Data in this exercise section start

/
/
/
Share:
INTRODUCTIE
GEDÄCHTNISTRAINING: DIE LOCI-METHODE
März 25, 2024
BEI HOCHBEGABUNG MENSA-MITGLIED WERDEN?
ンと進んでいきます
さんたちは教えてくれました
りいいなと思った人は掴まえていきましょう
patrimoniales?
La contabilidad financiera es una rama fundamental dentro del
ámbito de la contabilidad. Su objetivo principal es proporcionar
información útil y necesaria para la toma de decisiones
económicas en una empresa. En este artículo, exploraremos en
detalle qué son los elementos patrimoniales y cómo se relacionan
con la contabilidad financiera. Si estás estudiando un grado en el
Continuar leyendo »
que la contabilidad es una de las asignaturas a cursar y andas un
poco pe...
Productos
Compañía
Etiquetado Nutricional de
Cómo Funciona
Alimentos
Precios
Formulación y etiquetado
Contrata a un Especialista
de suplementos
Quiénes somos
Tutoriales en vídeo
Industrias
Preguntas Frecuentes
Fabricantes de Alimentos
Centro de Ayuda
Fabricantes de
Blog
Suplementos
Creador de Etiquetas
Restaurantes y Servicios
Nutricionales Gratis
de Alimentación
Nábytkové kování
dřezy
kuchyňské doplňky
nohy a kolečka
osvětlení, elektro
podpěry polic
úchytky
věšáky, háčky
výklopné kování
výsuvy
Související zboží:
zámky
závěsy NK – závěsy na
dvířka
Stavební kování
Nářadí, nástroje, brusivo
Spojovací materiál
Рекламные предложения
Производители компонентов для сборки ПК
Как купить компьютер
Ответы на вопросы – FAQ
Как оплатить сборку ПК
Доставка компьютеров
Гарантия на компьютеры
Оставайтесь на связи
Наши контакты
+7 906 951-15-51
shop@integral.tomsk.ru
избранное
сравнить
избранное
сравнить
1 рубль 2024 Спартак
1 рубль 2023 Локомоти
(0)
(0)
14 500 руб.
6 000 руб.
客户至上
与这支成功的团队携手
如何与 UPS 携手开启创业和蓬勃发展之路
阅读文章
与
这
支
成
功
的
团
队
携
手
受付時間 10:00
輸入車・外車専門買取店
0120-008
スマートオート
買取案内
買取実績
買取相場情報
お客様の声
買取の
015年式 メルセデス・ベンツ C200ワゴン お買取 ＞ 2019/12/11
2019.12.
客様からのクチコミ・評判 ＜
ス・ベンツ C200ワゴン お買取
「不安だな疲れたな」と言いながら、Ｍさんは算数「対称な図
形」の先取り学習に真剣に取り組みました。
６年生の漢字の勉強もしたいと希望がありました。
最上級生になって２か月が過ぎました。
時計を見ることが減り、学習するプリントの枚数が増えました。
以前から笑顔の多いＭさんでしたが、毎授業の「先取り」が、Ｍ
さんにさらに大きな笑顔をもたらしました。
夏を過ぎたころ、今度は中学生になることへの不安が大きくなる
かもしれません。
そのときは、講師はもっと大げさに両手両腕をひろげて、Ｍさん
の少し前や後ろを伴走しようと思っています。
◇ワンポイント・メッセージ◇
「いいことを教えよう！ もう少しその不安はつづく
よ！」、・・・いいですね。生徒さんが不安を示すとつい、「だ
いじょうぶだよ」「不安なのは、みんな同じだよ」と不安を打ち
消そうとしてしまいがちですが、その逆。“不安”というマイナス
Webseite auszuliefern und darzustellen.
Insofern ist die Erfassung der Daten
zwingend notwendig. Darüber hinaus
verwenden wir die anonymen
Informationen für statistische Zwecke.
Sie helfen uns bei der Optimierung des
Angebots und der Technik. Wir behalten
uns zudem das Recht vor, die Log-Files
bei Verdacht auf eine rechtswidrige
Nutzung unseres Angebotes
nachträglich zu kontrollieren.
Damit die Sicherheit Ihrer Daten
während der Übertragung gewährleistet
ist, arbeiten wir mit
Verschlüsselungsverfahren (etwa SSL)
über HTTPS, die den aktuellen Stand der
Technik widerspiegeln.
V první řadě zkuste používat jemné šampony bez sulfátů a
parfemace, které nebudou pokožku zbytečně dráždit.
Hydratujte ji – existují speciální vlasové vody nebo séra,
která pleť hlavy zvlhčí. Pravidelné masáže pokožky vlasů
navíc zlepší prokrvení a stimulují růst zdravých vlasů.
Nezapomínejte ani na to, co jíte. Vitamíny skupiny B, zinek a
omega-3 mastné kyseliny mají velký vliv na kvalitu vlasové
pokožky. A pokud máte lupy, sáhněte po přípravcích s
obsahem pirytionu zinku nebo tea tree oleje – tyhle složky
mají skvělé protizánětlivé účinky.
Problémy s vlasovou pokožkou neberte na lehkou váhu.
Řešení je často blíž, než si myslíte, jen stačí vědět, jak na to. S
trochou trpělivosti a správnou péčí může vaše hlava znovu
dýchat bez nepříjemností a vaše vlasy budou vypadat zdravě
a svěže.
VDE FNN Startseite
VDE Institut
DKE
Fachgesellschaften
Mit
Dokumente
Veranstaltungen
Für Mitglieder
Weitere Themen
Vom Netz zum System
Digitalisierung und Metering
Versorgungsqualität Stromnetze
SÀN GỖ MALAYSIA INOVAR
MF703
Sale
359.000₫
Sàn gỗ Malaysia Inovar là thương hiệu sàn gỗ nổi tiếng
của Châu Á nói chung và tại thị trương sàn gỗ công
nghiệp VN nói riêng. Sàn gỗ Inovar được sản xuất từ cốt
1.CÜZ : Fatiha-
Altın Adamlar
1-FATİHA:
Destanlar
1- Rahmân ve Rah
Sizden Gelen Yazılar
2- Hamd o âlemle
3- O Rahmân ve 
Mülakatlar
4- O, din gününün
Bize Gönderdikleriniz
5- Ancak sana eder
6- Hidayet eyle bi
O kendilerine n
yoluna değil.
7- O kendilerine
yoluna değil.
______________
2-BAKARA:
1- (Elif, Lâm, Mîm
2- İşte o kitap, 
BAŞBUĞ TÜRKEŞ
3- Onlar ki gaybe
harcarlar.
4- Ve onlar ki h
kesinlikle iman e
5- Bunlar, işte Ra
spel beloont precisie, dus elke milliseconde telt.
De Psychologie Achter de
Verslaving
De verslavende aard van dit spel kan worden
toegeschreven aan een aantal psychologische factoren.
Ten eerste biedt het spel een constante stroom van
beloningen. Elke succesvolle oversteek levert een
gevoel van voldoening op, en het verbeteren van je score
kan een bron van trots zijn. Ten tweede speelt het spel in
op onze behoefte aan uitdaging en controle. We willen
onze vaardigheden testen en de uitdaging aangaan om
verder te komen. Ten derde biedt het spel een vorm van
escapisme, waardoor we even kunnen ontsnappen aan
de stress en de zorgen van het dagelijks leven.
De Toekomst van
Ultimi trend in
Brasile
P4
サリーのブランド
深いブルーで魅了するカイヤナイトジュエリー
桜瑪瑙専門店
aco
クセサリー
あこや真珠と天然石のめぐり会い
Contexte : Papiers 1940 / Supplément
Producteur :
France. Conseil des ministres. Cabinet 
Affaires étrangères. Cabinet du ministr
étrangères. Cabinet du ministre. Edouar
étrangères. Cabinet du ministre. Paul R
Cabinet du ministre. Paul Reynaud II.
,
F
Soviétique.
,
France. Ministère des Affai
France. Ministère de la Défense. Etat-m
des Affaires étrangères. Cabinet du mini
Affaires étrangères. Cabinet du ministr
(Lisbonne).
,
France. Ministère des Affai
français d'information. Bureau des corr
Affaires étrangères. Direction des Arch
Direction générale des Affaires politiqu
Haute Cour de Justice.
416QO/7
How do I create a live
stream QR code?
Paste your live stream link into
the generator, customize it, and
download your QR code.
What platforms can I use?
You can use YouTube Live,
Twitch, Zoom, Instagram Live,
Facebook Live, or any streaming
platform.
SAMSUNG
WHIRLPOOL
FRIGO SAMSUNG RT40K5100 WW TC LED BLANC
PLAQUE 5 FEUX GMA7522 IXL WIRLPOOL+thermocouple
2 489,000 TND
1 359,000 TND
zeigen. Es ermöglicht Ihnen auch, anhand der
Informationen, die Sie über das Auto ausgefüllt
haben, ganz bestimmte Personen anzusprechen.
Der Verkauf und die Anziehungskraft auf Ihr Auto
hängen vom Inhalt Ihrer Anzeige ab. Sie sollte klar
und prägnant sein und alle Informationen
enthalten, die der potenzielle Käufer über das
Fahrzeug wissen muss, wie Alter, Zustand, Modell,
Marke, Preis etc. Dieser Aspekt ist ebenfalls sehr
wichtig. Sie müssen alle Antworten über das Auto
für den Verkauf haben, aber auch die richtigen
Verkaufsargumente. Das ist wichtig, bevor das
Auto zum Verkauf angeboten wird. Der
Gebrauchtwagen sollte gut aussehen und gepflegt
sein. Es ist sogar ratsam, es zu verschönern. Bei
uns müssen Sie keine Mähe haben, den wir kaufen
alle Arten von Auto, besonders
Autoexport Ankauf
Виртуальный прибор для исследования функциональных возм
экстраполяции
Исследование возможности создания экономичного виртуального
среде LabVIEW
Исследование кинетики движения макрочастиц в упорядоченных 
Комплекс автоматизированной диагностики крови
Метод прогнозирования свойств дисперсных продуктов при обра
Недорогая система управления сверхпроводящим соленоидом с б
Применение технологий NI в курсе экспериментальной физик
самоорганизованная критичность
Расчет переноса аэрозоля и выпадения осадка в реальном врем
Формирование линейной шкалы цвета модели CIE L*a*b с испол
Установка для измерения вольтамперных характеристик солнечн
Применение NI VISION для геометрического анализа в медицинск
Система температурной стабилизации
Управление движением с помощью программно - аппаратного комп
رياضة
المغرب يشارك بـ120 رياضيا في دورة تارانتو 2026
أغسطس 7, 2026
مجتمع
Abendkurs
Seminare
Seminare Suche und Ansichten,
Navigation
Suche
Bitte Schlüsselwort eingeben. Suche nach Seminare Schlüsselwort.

Data in this exercise section end

Goal of the exercise = Each line of the entries holding the string "Suche" should be found and copied.

Task result =
Seminare Suche und Ansichten,
Suche
Bitte Schlüsselwort eingeben. Suche nach Seminare Schlüsselwort.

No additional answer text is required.